I would like to create an AI to detect text in an image containing a string of one or more characters from a list of 100 possible characters. I would like the AI to output a string containing what it predicts the text is, as well as a confidence value for each character in it.
My problem is that I can't figure out how to have a variable number of outputs.
I have figured out how to detect a single character by finding a confidence value for each possible character, but I would like for it to find this for each character in an image containing multiple images.
The only solution I can think of is to have it return a binary number for each letter, the same length as the string. Each 1
would represent the character being present in that position. However, I don't know how to get a confidence value from this.
What I have:
This is the AI currently have. It takes an image containing a single character and outputs a confidence value for each possible character.
Example:
Input:
An image containing the letter B
Output:
Letter | Confidence |
---|---|
A | 0.05 |
B | 0.80 |
C | 0.05 |
etc...
What I want:
I would like it to take an image containing multiple characters and output a confidence value for each possible character for each character in the image.

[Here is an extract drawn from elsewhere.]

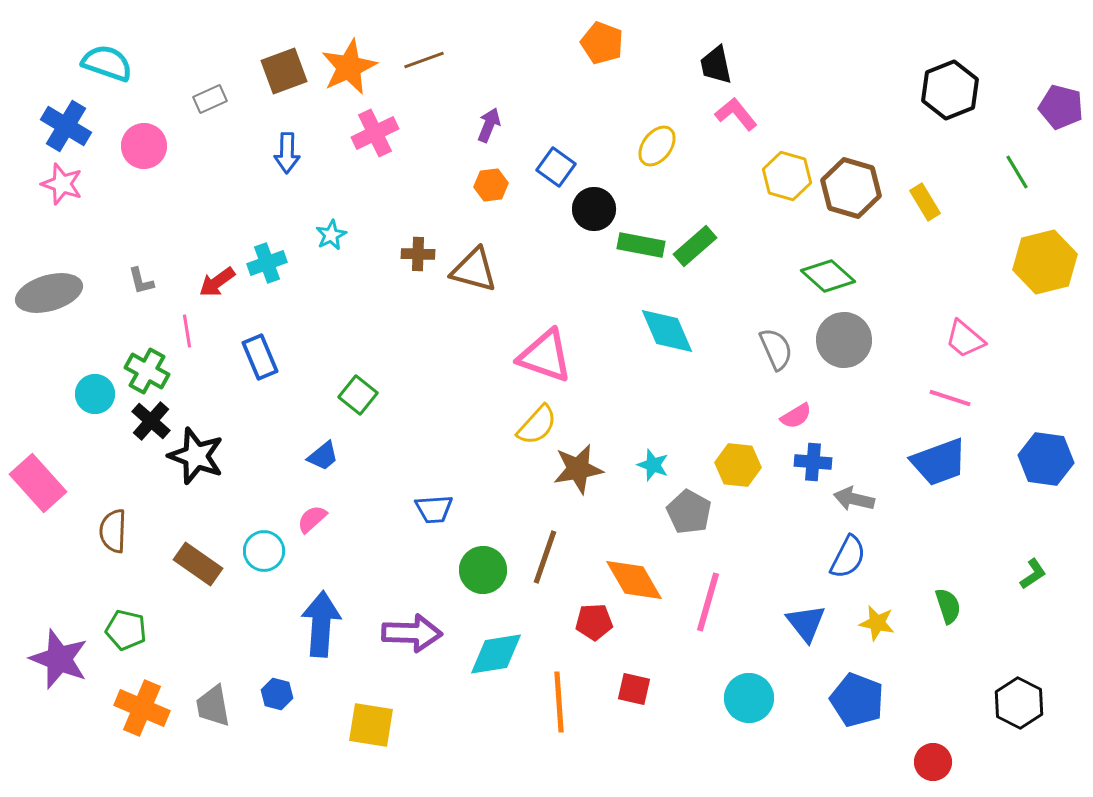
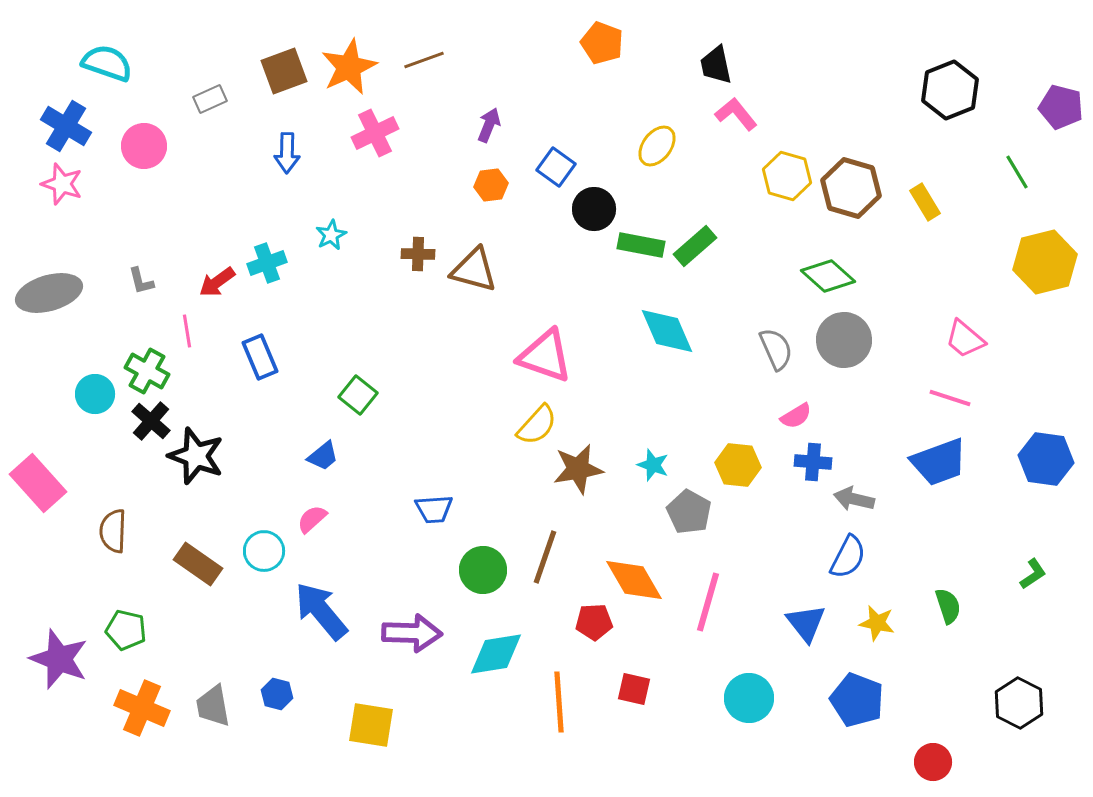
blue arrow at (321, 624): moved 13 px up; rotated 44 degrees counterclockwise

Example 1: (3 character string)
Input:
An image containing the string ABC
Output:
Letter | Character 1 | Character 2 | Character 2 |
---|---|---|---|
A | 0.80 | 0.05 | 0.05 |
B | 0.05 | 0.80 | 0.05 |
C | 0.05 | 0.05 | 0.80 |
etc...
Example 2: (2 Character string)
Input:
An image containing the string BA
Output:
Letter | Character 1 | Character 2 |
---|---|---|
A | 0.05 | 0.85 |
B | 0.80 | 0.05 |
C | 0.05 | 0.05 |
etc...
Notice how the length of the output array changes depending on the input.
This is my first time creating an AI in python, so I haven't really used sci-kit learn or Keras. I'm fine with using either, however my current solution uses Keras.
You need to separate your problem into two steps:
Step 1: Find all characters.
Step 2: Crop each character from step one and predict which kind of character it is.
Note: There are approaches which combines everything into one step (YOLO architecture can possibly do that, however, since step 2 is already solved and you are a beginner, it might be easier to understand and debug if you keep the steps separate for the moment).
You could use a very simple U-net architecture, to find the position of characters. Here it is explained for keras. The result will be a heatmap, which has high values for areas containing a character. These heatmaps can be viewed as images and allow easy interpreation. You can then find peaks (=the center of a character), cut the area around the peak (e.g. 64x64px) and feed each peak into your step-2-network. Peaks can be easily found with this procedure. The skimage
function peak_local_max
allows to define thresholds and the minimum distance to the border and to other peaks. Note, your step-2-network expects images of the same size (e.g. 64x64px), so when cropping characters close to the border you will need to pad with zeros to give it the needed size.
edit The training data for step-1-network is a black images with white circles at the centers of your characters. The training data for step-2-network is a centered, fixed-sized character image with a one-hot-encoded label of the character it is. Here it might be useful to add an additional class for "Not a character" to correct mistakes that step-1-network makes.